# The little guys[mx]



## MX962 (Mar 16, 2008)

Very cold wind snow rain hail and some sun on accation ,But they still race despite frozen fingers !

















Shot with Canon 10D
AV mode
70-200 2.8
@ f-2.8


----------



## quickshot (Mar 16, 2008)

Well done


----------



## JimmyO (Mar 16, 2008)

Ive always wanted to do that, haha

great shots!

I really like number 3


----------



## MX962 (Mar 18, 2008)

Thanks !


----------



## Ockie (Mar 18, 2008)

Great shots!


----------



## 68Whiskey (Mar 18, 2008)

Agreed. Great shots. Good to see people in the world still working with the 10D.


----------



## DPW2007 (Mar 18, 2008)

Nice shots - I like number two the most though - especially because you can see the dust and soil coming off it.

David


----------



## MX962 (Mar 19, 2008)

Thanks every one . Yea I still love my 10D its been through hell and back covered in mudd ,froze ,wet ,and has never failed me yet,knock on wood ! ha ,but it is getting replaced this year but wont be forggoten


----------



## Fluxion (Mar 20, 2008)

AWESOME! I like Number two the best. I like how he is learning to whip the bike! Even better that he's on a KTM! I ride a KTM250sx BTW.


----------



## MX962 (Mar 21, 2008)

Fluxion said:


> AWESOME! I like Number two the best. I like how he is learning to whip the bike! Even better that he's on a KTM! I ride a KTM250sx BTW.

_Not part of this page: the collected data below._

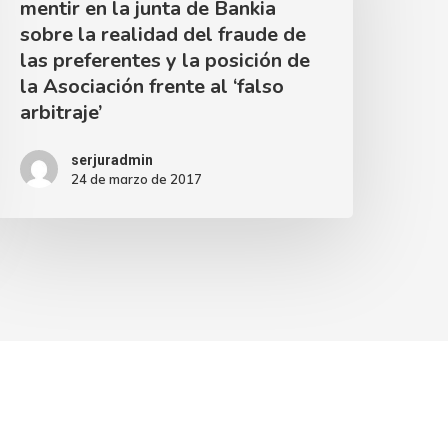
mentir en la junta de Bankia
sobre la realidad del fraude de
las preferentes y la posición de
la Asociación frente al ‘falso
arbitraje’
serjuradmin
24 de marzo de 2017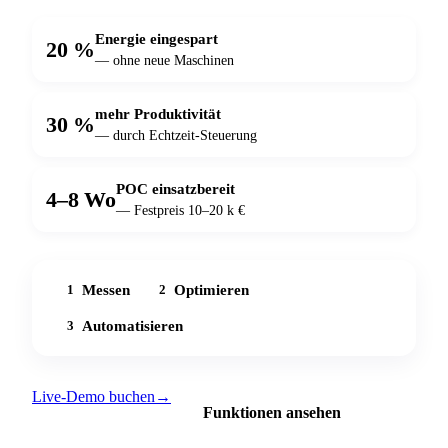
Energie eingespart
20 %
— ohne neue Maschinen
mehr Produktivität
30 %
— durch Echtzeit-Steuerung
POC einsatzbereit
4–8 Wo
— Festpreis 10–20 k €
Messen
Optimieren
1
2
Automatisieren
3
Live-Demo buchen
→
Funktionen ansehen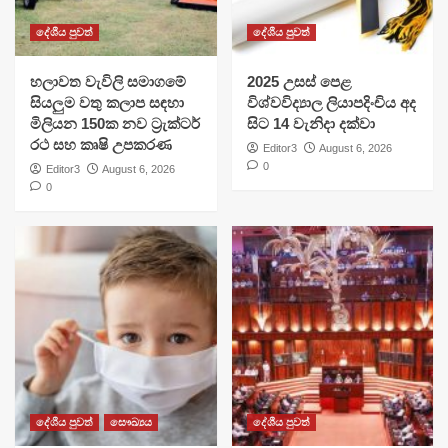
දේශීය පුවත්
දේශීය පුවත්
හලාවත වැවිලි සමාගමේ
​2025 උසස් පෙළ
සියලුම වතු කලාප සඳහා
විශ්වවිද්‍යාල ලියාපදිංචිය අද
මිලියන 150ක නව ට්‍රැක්ටර්
සිට 14 වැනිදා දක්වා
රථ සහ කෘෂි උපකරණ
Editor3
August 6, 2026
0
Editor3
August 6, 2026
0
දේශීය පුවත්
සෞඛ්‍යය
දේශීය පුවත්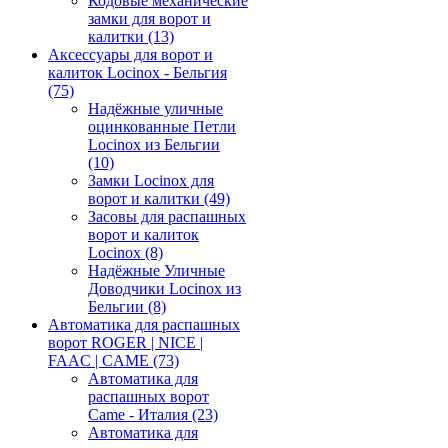
Кодовые механические
замки для ворот и
калитки
(13)
Аксессуары для ворот и
калиток Locinox - Бельгия
(75)
Надёжные уличные
оцинкованные Петли
Locinox из Бельгии
(10)
Замки Locinox для
ворот и калитки
(49)
Засовы для распашных
ворот и калиток
Locinox
(8)
Надёжные Уличные
Доводчики Locinox из
Бельгии
(8)
Автоматика для распашных
ворот ROGER | NICE |
FAAC | CAME
(73)
Автоматика для
распашных ворот
Came - Италия
(23)
Автоматика для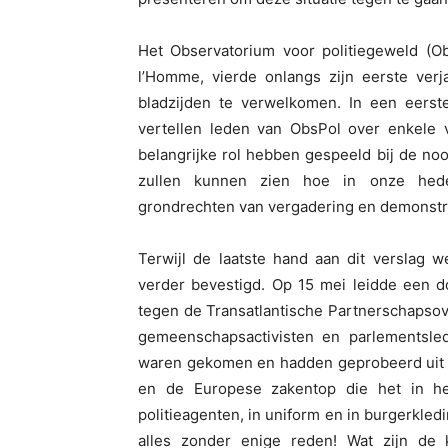
Het Observatorium voor politiegeweld (Ob
l’Homme, vierde onlangs zijn eerste verj
bladzijden te verwelkomen. In een eerste 
vertellen leden van ObsPol over enkele 
belangrijke rol hebben gespeeld bij de n
zullen kunnen zien hoe in onze hede
grondrechten van vergadering en demonstra
Terwijl de laatste hand aan dit verslag 
verder bevestigd. Op 15 mei leidde een d
tegen de Transatlantische Partnerschapsov
gemeenschapsactivisten en parlementsle
waren gekomen en hadden geprobeerd uit te
en de Europese zakentop die het in h
politieagenten, in uniform en in burgerkledi
alles zonder enige reden! Wat zijn de k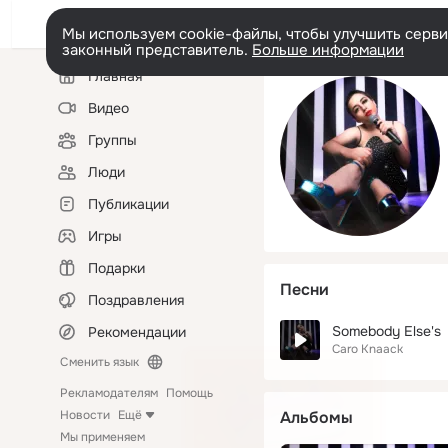
Мы используем cookie-файлы, чтобы улучшить сервис
законный представитель.
Больше информации
Левая
Главная
колонка
Видео
Группы
Люди
Публикации
Игры
Подарки
Песни
Поздравления
Somebody Else's
Рекомендации
Caro Knaack
Сменить язык
Рекламодателям
Помощь
Новости
Ещё
Альбомы
Мы применяем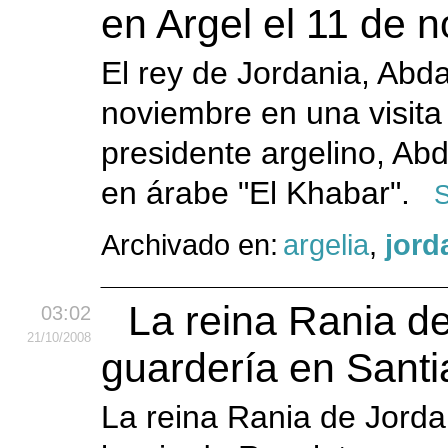
en Argel el 11 de 
El rey de Jordania, Abdal
noviembre en una visita 
presidente argelino, Abde
en árabe "El Khabar".
S
Archivado en:
argelia
,
jord
La reina Rania de
03:02
21
/10
/2008
guardería en Santi
La reina Rania de Jordan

Thanks nice ride too. But the bike in shot #2 is acually a LEM 50cc not sure of the model,although LEM and KTM use many of the same parts in there machines. The kid has 4 different bikes all the way up to an 85 BTW.


----------



## eterrisinCYQX (Mar 24, 2008)

Fluxion said:


> AWESOME! I like Number two the best. I like how he is learning to whip the bike! Even better that he's on a KTM! I ride a KTM250sx BTW.


 
You realize you could have had a nicer bike for half the price, right?​


----------



## MX962 (Mar 24, 2008)

http://www.brownie-camera.com/ Here is a link you may find helpfull ,I see you have a Brownie ! I have 7 different models 





eterrisinCYQX said:


> You realize you could have had a nicer bike for half the price, right?​


Half the price those go for around 6500 us here ?


----------



## eterrisinCYQX (Mar 25, 2008)

MX962 said:


> http://www.brownie-camera.com/ Here is a link you may find helpfull ,I see you have a Brownie ! I have 7 different models
> Half the price those go for around 6500 us here ?


 
Thanks a lot!

6500? I need to move:mrgreen:.

I priced a 250SX from the dealer here the other day-$9500 plus tax. I could have a race-prepped CRF 250 and enough spare parts to rebuild it for that here.

I do want a KTM, though. The 450 supermotard, preferably, but I'm not picky:mrgreen:​


----------